_WHAT IS EXPECTED_
Your task is to transcribe all of the data below exactly, omitting the images.

(Page-level text extractions)
········
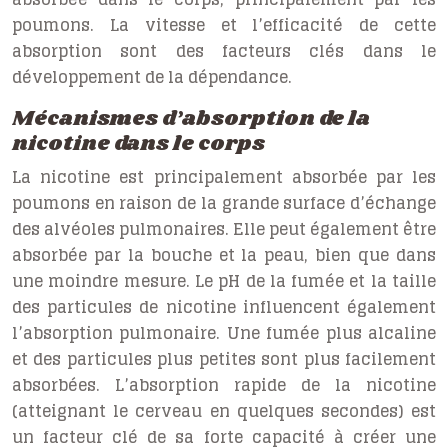
poumons. La vitesse et l’efficacité de cette
absorption sont des facteurs clés dans le
développement de la dépendance.
Mécanismes d’absorption de la
nicotine dans le corps
La nicotine est principalement absorbée par les
poumons en raison de la grande surface d’échange
des alvéoles pulmonaires. Elle peut également être
absorbée par la bouche et la peau, bien que dans
une moindre mesure. Le pH de la fumée et la taille
des particules de nicotine influencent également
l’absorption pulmonaire. Une fumée plus alcaline
et des particules plus petites sont plus facilement
absorbées. L’absorption rapide de la nicotine
(atteignant le cerveau en quelques secondes) est
un facteur clé de sa forte capacité à créer une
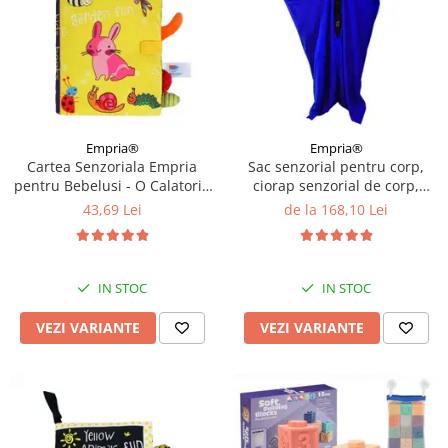
Empria®
Empria®
Cartea Senzoriala Empria
Sac senzorial pentru corp,
pentru Bebelusi - O Calatorie
ciorap senzorial de corp,
Colorata in Lumea
Albastru, Diverse marimi
43,69 Lei
de la 168,10 Lei
Descoperirilor, Diverse
modele
IN STOC
IN STOC
VEZI VARIANTE
VEZI VARIANTE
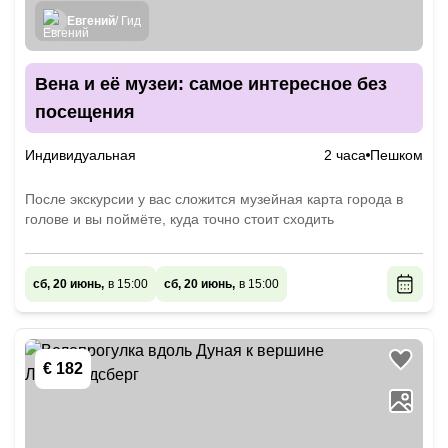
Евгений
/ Гид
Вена и её музеи: самое интересное без
посещения
Индивидуальная
2 часа
Пешком
После экскурсии у вас сложится музейная карта города в
голове и вы поймёте, куда точно стоит сходить
сб, 20 июнь,
в 15:00
сб, 20 июнь,
в 15:00
€ 182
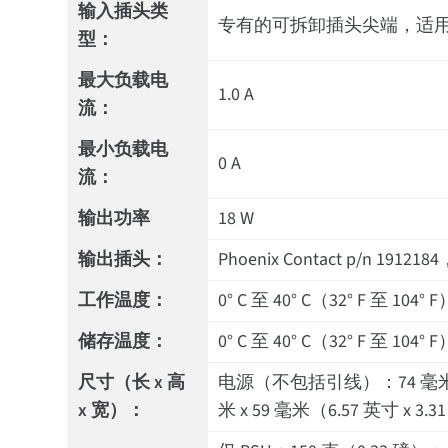
输入插头类
专有的可拆卸插头尖端，适用于
型：
最大负载电
1.0 A
流：
最小负载电
0 A
流：
输出功率
18 W
输出插头：
Phoenix Contact p/n
工作温度：
0° C 至 40° C（32° F 至 104° F
储存温度：
0° C 至 40° C（32° F 至 104° F
尺寸（长 x 高
电源（不包括引线）：74 毫米 x 4
x 宽）：
米 x 59 毫米（6.57 英寸 x 3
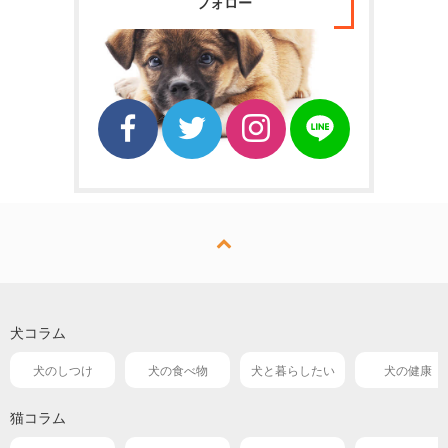
フォロー
犬コラム
犬のしつけ
犬の食べ物
犬と暮らしたい
犬の健康
猫コラム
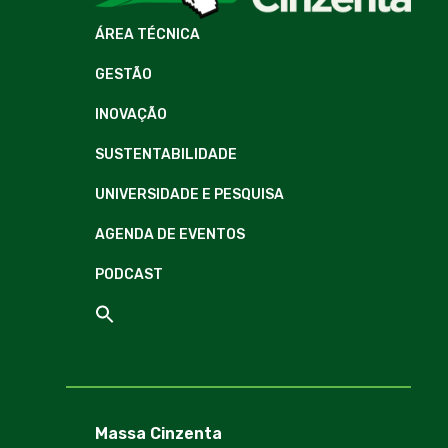
ÁREA TÉCNICA
GESTÃO
INOVAÇÃO
SUSTENTABILIDADE
UNIVERSIDADE E PESQUISA
AGENDA DE EVENTOS
PODCAST
Massa Cinzenta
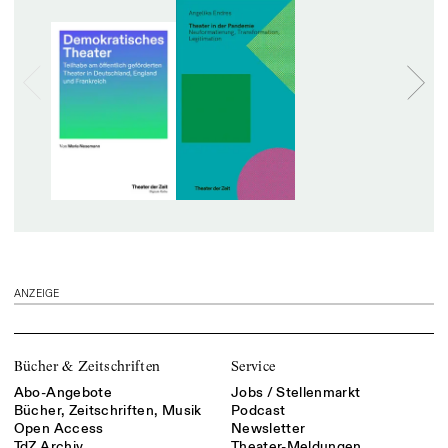
ANZEIGE
Bücher & Zeitschriften
Service
Abo-Angebote
Jobs / Stellenmarkt
Bücher, Zeitschriften, Musik
Podcast
Open Access
Newsletter
TdZ Archiv
Theater-Meldungen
········
_ANSWER TO THIS EXERCISE_
poumons. La vitesse et l’efficacité de cette
absorption sont des facteurs clés dans le
développement de la dépendance.
Mécanismes d’absorption de la
nicotine dans le corps
La nicotine est principalement absorbée par les
poumons en raison de la grande surface d’échange
des alvéoles pulmonaires. Elle peut également être
absorbée par la bouche et la peau, bien que dans
une moindre mesure. Le pH de la fumée et la taille
des particules de nicotine influencent également
l’absorption pulmonaire. Une fumée plus alcaline
et des particules plus petites sont plus facilement
absorbées. L’absorption rapide de la nicotine
(atteignant le cerveau en quelques secondes) est
un facteur clé de sa forte capacité à créer une
Empria®
Empria®
Cartea Senzoriala Empria
Sac senzorial pentru corp,
pentru Bebelusi - O Calatorie
ciorap senzorial de corp,
Colorata in Lumea
Albastru, Diverse marimi
43,69 Lei
de la 168,10 Lei
Descoperirilor, Diverse
modele
IN STOC
IN STOC
VEZI VARIANTE
VEZI VARIANTE
Евгений
/ Гид
Вена и её музеи: самое интересное без
посещения
Индивидуальная
2 часа
Пешком
После экскурсии у вас сложится музейная карта города в
голове и вы поймёте, куда точно стоит сходить
сб, 20 июнь,
в 15:00
сб, 20 июнь,
в 15:00
€ 182
输入插头类
专有的可拆卸插头尖端，适用于
型：
最大负载电
1.0 A
流：
最小负载电
0 A
流：
输出功率
18 W
输出插头：
Phoenix Contact p/n
工作温度：
0° C 至 40° C（32° F 至 104° F
储存温度：
0° C 至 40° C（32° F 至 104° F
尺寸（长 x 高
电源（不包括引线）：74 毫米 x 4
x 宽）：
米 x 59 毫米（6.57 英寸 x 3
フォロー
犬コラム
犬のしつけ
犬の食べ物
犬と暮らしたい
犬の健康
猫コラム
ÁREA TÉCNICA
GESTÃO
INOVAÇÃO
SUSTENTABILIDADE
UNIVERSIDADE E PESQUISA
AGENDA DE EVENTOS
PODCAST
Massa Cinzenta
ANZEIGE
Bücher & Zeitschriften
Service
Abo-Angebote
Jobs / Stellenmarkt
Bücher, Zeitschriften, Musik
Podcast
Open Access
Newsletter
TdZ Archiv
Theater-Meldungen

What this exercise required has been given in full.